A review by thistlechaser
After the End by Amy Plum

2.0

I'm so angry at this book. The first 10% of it was so good that I thought it would be one of the best books I read all year. It started with a girl named Juneau. World War III destroyed the world, and Juneau and her small village were living off in the wilds of Alaska. Knowing the dangers of radiation, bandits, and all the other end of the world badness, they kept hidden and kept to themselves as much as they could.

All the children were named after Alaskan cities. All the animals were named after famous writers, artists, etc. I was really loving this world the author had built.

*spoilers below*

Then came the truth. There had been no WWIII. The world hadn't ended -- it was chugging along just fine, same as it is right now. So why did the adults lie to the children and keep them away from the rest of the world?
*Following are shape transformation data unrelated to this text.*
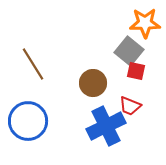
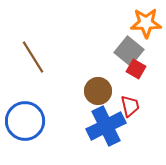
orange star: moved 1 px right
brown line: moved 7 px up
red square: moved 2 px up; rotated 18 degrees clockwise
brown circle: moved 5 px right, 8 px down
red trapezoid: rotated 125 degrees counterclockwise
blue circle: moved 3 px left
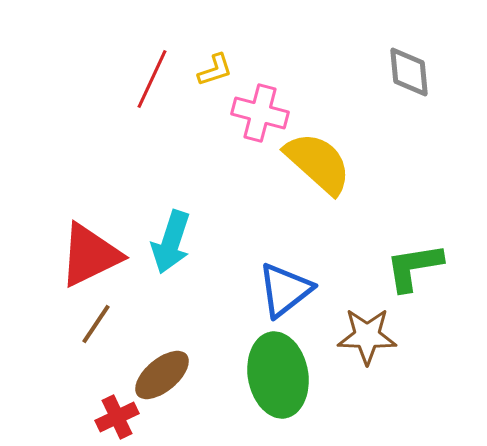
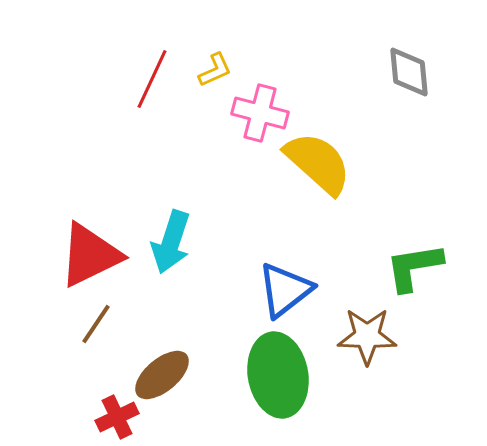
yellow L-shape: rotated 6 degrees counterclockwise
That could have been such an interesting story. Juneau's tribe got kidnapped (all of them, all at once, while she was out hunting), which led to her discovery that the world hadn't ended, there was no third world war, etc. Juneau met up with a boy named Miles, and the rest of the 90% of the book was a mix of awful YA teenage romance (it felt "like lightning" when they touched each other), and horrible, horrible "magic".
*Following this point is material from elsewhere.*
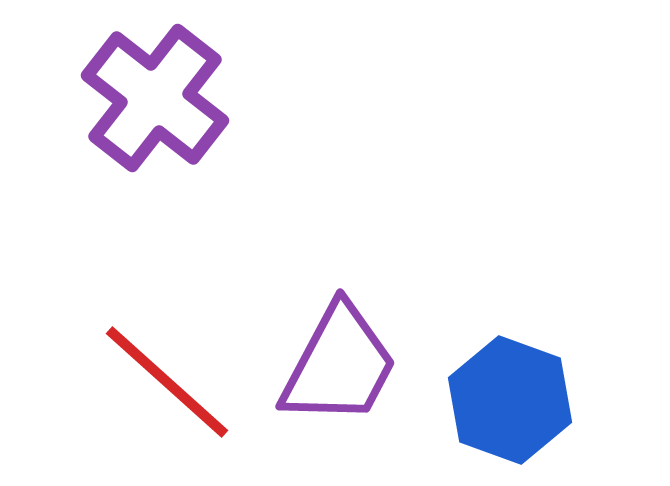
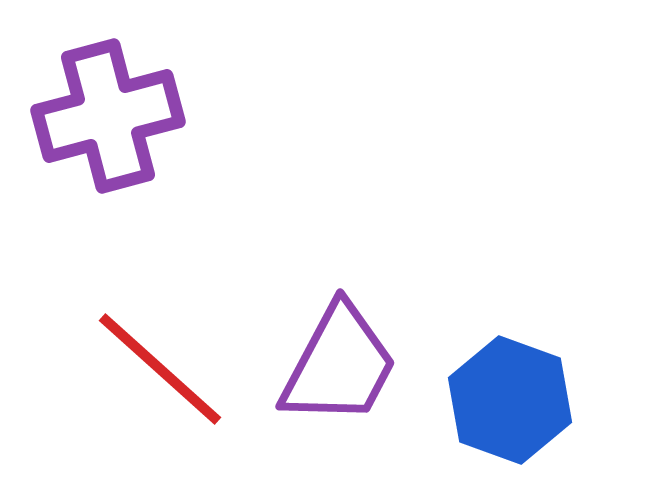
purple cross: moved 47 px left, 18 px down; rotated 37 degrees clockwise
red line: moved 7 px left, 13 px up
See, Juneau and the other children of the tribe were so connected with Mother Earth that they could do magic. Read the fire/water/wind/whatever to know where to hunt, to see the future, to find a lost person. They could transform how they looked in seconds (because animals could do it -- snowshoe hares turning white/brown furred depending on the season). Juneau could break (or fix) any electronic device (phones, cars) just by tapping into Nature.
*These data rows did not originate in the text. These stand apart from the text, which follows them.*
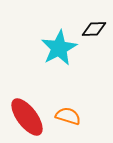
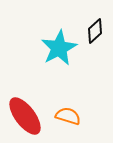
black diamond: moved 1 px right, 2 px down; rotated 40 degrees counterclockwise
red ellipse: moved 2 px left, 1 px up
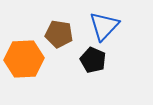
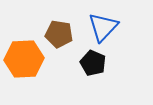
blue triangle: moved 1 px left, 1 px down
black pentagon: moved 3 px down
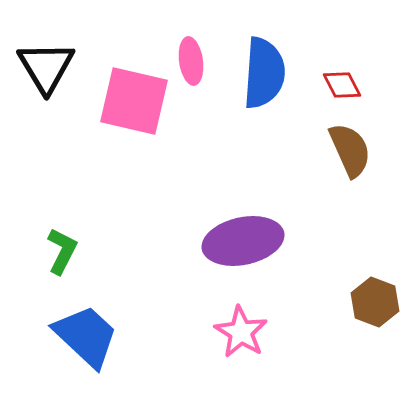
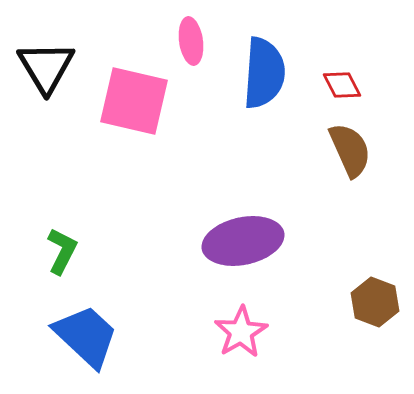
pink ellipse: moved 20 px up
pink star: rotated 10 degrees clockwise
How was all that magic explained? Because she ~believed~ so strongly in the power of Mother Earth and Nature. It wasn't even just the kids though, Juneau met up with normal adults who could see the future and other such crap.

I spent most of the book wanting to beat my head against the wall. Just ~believe~ and you can tell the future by throwing bones! Just ~believe~ and you can read in a fire where someone is!

In the last pages of the book, there was finally a more "logical" reason for the magic: By using a mixture of "herbs and minerals" found in Alaska, not only could you introduce magical powers into humans, you stopped them from aging, kept them from ever getting sick again, and made one of their eyes contain a "golden starburst".

What happened to her tribe? How was this mix of "herbs and minerals" found? We'll never know. After the End does one of the things I hate most: It ended on a cliffhanger. Not just a "we didn't wrap everything up in this book" type thing, but basically just stopped mid-paragraph. Miles was shot and was bleeding out, Juneau sitting there not knowing if he'd live or die. BAM, the end. Look, author, if you want to write a trilogy, fine! Yay! Good for you! But I paid $10 for this book, and I expect a complete story in it.

Mumble.

A more minor annoying thing: The cover looked really great. I'd love an end of the world story with dogs! But the dogs were barely in the story at all. Two chapters of them, then we never heard of them again. Plus they were seriously unrealistic -- more like robots or just an extension of Juneau than living things.

I'm so annoyed that I read the whole book. As it wasn't an end of the world story, it was just following these two bland teenagers as they fell in love and took a road trip trying to find her tribe. The father was a one-dimensional bad guy, the magic was god awful, and the love subplot was just plain stupid. The only reason I kept reading was to find out if the magic was explained in some logical way, but by the time it finally was, I had long since stopped caring.